--- RECORDS TO USE Enclosed Below ---

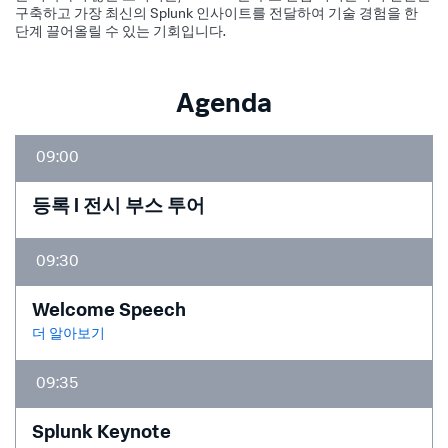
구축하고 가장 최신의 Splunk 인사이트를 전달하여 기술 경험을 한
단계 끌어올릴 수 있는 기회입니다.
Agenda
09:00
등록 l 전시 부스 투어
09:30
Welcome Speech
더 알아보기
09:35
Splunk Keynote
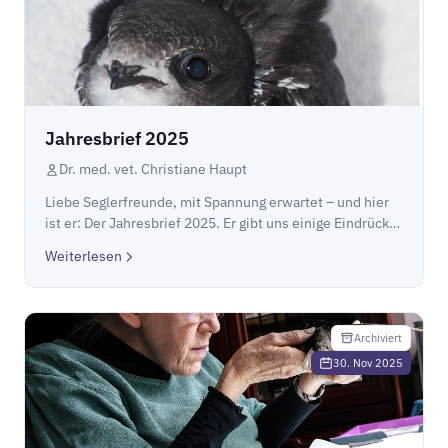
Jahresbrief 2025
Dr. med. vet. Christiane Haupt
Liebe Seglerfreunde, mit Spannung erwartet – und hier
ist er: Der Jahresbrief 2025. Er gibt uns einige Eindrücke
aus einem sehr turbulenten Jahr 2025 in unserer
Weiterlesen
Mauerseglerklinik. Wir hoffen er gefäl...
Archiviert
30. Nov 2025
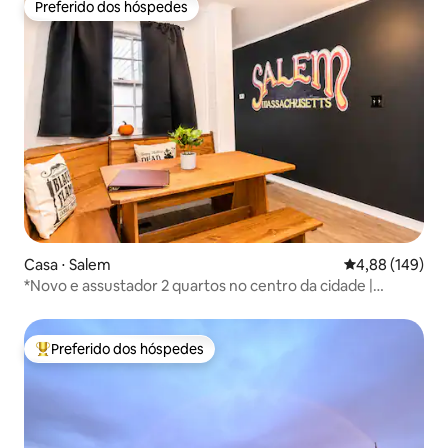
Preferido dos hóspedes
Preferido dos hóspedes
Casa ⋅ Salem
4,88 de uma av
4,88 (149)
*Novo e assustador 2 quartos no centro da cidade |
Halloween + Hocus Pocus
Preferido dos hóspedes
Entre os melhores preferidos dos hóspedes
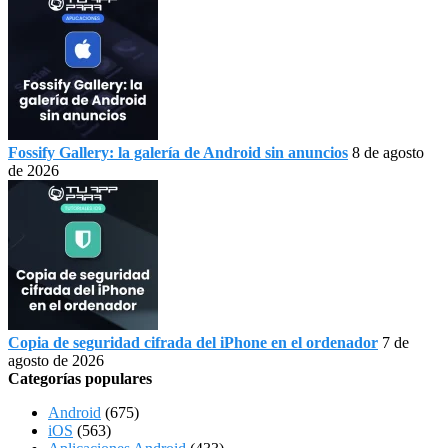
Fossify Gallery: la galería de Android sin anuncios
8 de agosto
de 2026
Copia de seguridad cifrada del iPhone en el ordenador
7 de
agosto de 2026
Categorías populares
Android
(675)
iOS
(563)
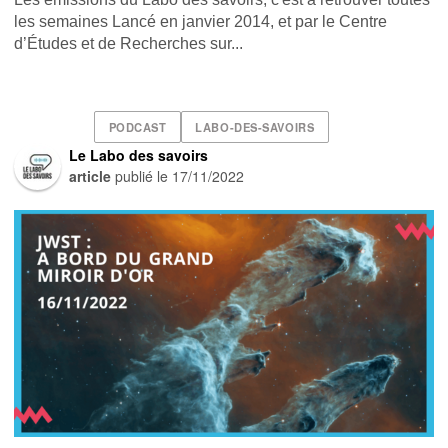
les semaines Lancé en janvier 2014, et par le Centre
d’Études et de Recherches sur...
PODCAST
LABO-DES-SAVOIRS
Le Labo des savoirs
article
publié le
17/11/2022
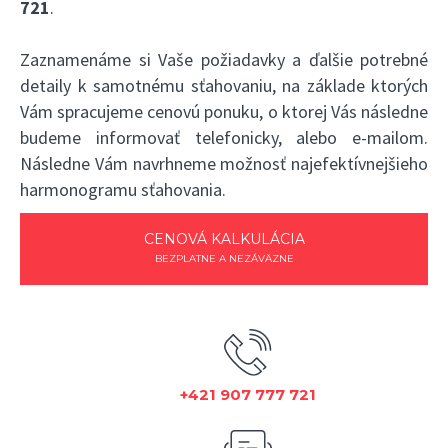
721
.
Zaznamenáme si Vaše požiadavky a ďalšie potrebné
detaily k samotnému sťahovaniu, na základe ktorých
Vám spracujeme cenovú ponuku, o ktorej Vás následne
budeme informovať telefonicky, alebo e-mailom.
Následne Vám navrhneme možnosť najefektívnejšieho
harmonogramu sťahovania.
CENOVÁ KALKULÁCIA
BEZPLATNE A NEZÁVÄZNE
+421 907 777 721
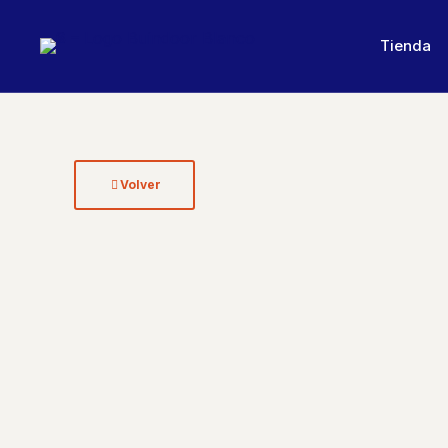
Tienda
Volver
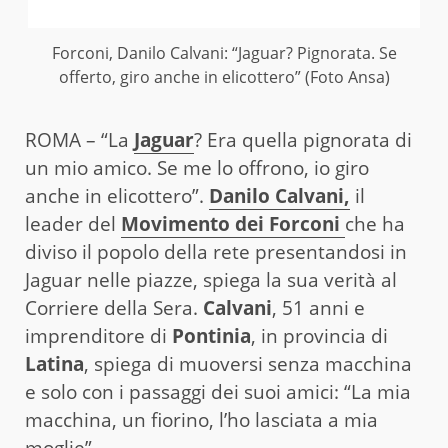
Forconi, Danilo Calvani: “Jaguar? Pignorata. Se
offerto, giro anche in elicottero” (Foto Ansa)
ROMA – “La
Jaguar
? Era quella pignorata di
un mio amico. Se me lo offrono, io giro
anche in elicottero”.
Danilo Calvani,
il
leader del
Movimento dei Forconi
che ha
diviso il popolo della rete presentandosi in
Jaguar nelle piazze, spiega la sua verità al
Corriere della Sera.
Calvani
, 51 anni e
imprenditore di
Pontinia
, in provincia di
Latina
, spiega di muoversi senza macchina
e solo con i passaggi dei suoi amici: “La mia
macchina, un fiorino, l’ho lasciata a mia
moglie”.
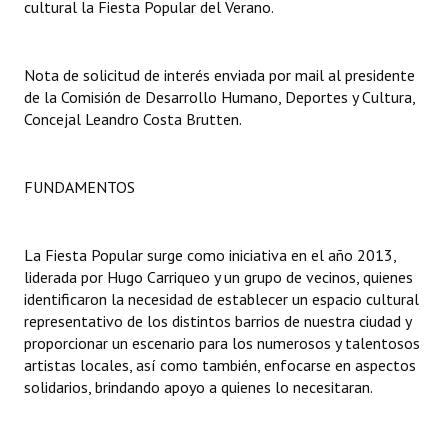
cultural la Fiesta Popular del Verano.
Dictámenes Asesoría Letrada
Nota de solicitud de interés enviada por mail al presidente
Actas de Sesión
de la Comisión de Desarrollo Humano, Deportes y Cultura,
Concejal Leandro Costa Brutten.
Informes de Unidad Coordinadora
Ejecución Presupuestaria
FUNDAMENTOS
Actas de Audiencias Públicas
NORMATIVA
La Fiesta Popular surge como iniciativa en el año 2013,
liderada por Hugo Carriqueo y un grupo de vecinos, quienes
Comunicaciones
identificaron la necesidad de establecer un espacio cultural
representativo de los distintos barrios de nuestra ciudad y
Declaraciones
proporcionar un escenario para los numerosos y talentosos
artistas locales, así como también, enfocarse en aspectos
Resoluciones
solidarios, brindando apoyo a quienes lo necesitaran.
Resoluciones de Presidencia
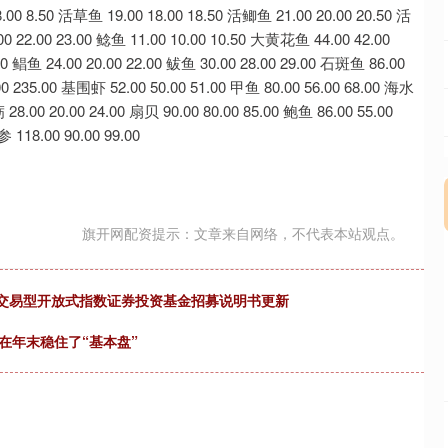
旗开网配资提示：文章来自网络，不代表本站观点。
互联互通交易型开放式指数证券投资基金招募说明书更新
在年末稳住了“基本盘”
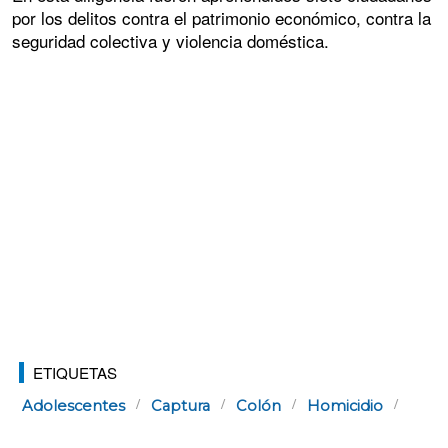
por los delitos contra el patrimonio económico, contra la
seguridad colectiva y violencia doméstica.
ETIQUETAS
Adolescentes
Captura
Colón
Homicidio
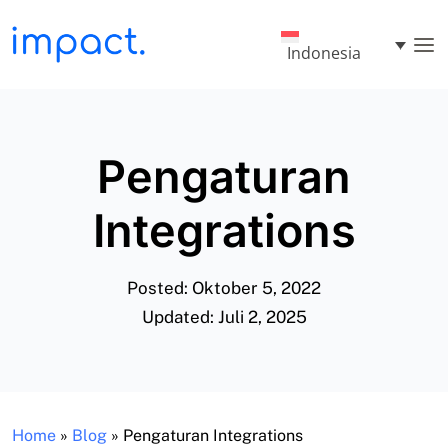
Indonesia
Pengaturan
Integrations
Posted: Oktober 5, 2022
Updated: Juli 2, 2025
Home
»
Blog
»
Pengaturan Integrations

--- End of Enclosed RECORDS TO USE ---

• TASK TO COMPLETE: Going through the listing above, tally the lines that contain the word "giro" and state the total alone.

• YOUR SOLUTION: 2